In the landscape of governance, structures and relationships within the functionally differentiated public health sector, at several levels, do not align conveniently with those of government, and tap into a host of other sectors – public, private and voluntary – that follow different administrative logics. Academia as well as the institutional apparatus of biomedical, social and statistical sciences are also crucial players in the response to the pandemic, and also provide a major source of advice and guidance to serve the ‘official’ decision-makers. The relationships among all these participants, and many more, are only partly mandated and designed; many of them are un-coordinated or self-organised. Understanding the response to COVID-19 requires some purchase on how these configurations happen and change over time.
MLG’s typological categories therefore provide a convenient point of entry for comprehending the pandemic response, but further analysis will be necessary to open up the response to more finely grained insights into the processes involved. However, the perception that policy action and actors are found at several levels, or in a variety of arenas, does not mean that MLG models are the best way of approaching our research investigation. The notion of ‘levels’ as discrete and bounded layers may not correspond very well to many of the realities of the response; in any case, the meaning of ‘level’ is not always clear in the MLG literature. Groups, networks and roles might be more accurate concepts to employ for analysing the heterogeneous, temporally and spatially dispersed and open-ended activity and relationships that comprises the COVID-19 response.
In any case, MLG – although not uniquely – at least sensitises us to the need to concentrate on relationships of institutions, participants, roles, tasks and jurisdictions, within each of these types and across them, and turns us away from concentrating only on any one of these.
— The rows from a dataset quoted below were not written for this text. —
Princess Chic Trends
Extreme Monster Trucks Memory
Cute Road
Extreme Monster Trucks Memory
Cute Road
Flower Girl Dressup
As well as casting light on the pandemic response as a subject of PATH-AI research, further phases of this work may provide a case study for assessing the pros and cons of the MLG approach itself as an instrument for gaining insights into the response.
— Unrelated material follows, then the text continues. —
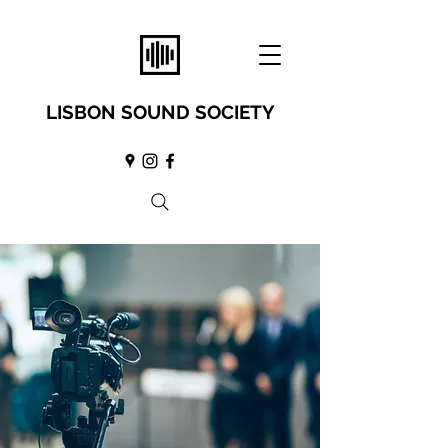
LISBON SOUND SOCIETY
[1] https://www.turing.ac.uk/blog/introducing-path-ai-project-privacy-agency-and-trust-human-ai-ecosystems
[2] For a description, see https://en.wikipedia.org/wiki/Multi-level_governance; accessed 31/01/21.
[3] For a discussion of these types, see Hooghe, L. and Marks, G. (2003), ‘Unraveling the Central State, but How? Types of Multi-level Governance’, American Political Science Review, 97, 2: pp. 233-43; quotation is from p, 240.
[4] An exploration of the variety of ‘governance’ approaches, contexts and concepts can be found in https://en.wikipedia.org/wiki/Governance; accessed 07/02/21.
[5] ‘Governing’ can be seen as ‘the totality of interactions in which public and private actors participate, aimed at solving societal problems or creating societal opportunities; attending t the institutions as contexts for these governing interactions; and establishing a normative foundation for all those activities’ (Kooiman, J., 2003, Governing as Governance, London: SAGE Publications: p.4.)